The data sampling rate from the analog-to-digital converter to the physicallayer is up to 528 Msample/s or more, it is a challenge to realize the physical layer of the UWB system, especially the components with high computational complexity－FFT/IFFT.

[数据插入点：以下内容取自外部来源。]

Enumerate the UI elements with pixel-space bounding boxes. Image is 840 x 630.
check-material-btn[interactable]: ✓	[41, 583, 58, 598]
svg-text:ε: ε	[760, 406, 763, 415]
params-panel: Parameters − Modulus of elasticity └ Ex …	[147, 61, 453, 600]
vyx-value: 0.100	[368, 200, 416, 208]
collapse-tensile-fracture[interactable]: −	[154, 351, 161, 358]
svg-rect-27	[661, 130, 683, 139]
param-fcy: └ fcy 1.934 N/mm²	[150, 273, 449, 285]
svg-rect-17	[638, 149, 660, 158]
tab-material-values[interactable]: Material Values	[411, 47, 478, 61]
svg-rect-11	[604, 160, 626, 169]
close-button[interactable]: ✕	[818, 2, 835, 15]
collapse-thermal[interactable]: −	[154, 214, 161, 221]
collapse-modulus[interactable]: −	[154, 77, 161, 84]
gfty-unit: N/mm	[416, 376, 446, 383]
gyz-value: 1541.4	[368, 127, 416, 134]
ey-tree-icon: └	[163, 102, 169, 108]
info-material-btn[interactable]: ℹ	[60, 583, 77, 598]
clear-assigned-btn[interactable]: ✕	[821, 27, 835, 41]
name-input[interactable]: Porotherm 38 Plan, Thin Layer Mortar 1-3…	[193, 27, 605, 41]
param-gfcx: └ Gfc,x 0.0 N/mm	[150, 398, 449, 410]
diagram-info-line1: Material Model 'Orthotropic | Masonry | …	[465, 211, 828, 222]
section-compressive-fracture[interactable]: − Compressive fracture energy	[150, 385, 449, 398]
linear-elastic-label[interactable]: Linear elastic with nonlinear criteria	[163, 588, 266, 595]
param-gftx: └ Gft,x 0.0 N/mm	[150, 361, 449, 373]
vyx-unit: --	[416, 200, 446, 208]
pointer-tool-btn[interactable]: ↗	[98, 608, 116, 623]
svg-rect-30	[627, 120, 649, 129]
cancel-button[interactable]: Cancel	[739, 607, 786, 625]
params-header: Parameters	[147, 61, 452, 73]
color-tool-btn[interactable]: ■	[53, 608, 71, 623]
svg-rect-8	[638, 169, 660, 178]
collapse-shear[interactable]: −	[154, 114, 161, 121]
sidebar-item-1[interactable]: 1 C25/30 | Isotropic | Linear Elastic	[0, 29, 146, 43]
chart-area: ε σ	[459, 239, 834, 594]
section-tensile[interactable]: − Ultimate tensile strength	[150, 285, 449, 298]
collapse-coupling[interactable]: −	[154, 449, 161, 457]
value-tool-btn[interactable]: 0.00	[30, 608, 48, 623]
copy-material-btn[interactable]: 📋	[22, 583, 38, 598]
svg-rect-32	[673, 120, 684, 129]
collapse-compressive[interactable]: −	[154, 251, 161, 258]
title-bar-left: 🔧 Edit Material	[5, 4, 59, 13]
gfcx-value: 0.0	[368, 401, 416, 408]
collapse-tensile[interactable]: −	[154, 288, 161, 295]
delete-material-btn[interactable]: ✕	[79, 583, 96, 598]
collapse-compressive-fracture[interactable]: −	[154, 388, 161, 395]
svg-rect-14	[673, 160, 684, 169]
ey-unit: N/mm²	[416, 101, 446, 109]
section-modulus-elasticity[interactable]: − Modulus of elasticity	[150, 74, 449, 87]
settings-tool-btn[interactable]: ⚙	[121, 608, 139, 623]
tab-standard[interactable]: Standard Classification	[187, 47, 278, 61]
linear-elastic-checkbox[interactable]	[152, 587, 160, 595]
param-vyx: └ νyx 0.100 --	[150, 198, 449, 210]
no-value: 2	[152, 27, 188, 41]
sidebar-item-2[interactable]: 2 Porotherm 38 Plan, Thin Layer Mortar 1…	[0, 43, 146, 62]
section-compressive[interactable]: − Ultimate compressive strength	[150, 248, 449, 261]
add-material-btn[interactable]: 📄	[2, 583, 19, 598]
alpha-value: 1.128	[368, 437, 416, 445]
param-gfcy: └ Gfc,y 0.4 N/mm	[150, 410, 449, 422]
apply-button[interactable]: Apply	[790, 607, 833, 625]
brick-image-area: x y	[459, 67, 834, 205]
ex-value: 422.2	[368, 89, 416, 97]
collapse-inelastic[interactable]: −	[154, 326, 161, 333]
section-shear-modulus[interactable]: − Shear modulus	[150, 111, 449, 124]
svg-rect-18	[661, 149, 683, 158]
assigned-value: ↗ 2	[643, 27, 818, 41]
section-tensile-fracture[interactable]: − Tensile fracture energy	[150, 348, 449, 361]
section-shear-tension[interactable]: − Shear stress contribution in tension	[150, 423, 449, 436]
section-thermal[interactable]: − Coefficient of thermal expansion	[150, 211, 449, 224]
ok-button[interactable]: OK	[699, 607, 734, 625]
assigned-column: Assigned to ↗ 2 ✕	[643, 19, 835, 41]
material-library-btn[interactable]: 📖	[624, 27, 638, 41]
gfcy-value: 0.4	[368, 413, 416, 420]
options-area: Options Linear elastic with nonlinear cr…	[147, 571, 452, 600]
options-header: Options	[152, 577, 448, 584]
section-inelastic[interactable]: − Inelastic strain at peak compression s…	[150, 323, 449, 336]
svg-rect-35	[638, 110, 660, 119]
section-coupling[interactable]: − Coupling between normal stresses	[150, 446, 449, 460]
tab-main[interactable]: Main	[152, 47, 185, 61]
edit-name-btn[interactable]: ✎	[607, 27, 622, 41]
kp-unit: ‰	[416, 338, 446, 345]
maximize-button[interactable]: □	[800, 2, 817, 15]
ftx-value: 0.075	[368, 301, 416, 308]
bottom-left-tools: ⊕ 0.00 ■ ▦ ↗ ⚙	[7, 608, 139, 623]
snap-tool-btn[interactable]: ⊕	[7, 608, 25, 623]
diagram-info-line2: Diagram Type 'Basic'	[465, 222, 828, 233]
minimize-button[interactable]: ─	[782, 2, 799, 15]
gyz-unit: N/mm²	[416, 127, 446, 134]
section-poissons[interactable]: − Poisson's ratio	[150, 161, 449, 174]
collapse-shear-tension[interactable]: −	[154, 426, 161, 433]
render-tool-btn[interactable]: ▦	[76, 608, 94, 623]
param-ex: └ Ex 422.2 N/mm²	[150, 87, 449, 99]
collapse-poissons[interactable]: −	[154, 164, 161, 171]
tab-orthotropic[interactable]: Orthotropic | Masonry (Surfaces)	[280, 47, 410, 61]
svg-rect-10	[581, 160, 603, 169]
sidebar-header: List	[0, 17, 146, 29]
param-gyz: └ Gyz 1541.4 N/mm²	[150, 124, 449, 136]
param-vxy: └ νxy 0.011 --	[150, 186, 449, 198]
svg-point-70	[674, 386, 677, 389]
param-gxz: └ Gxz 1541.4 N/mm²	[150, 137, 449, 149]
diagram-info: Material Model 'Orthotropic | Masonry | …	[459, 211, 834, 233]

This thesis deals with the efficient realization of a 128-pt FFT/IFFT processor for application in IEEE 802.15.3a standard. The 128-pt FFT/IFFT architecture has been designed by radix-2(3) and proposed radix-2(4) algorithm and we applied this design in Single-Delay-Feedback(SDF) architecture.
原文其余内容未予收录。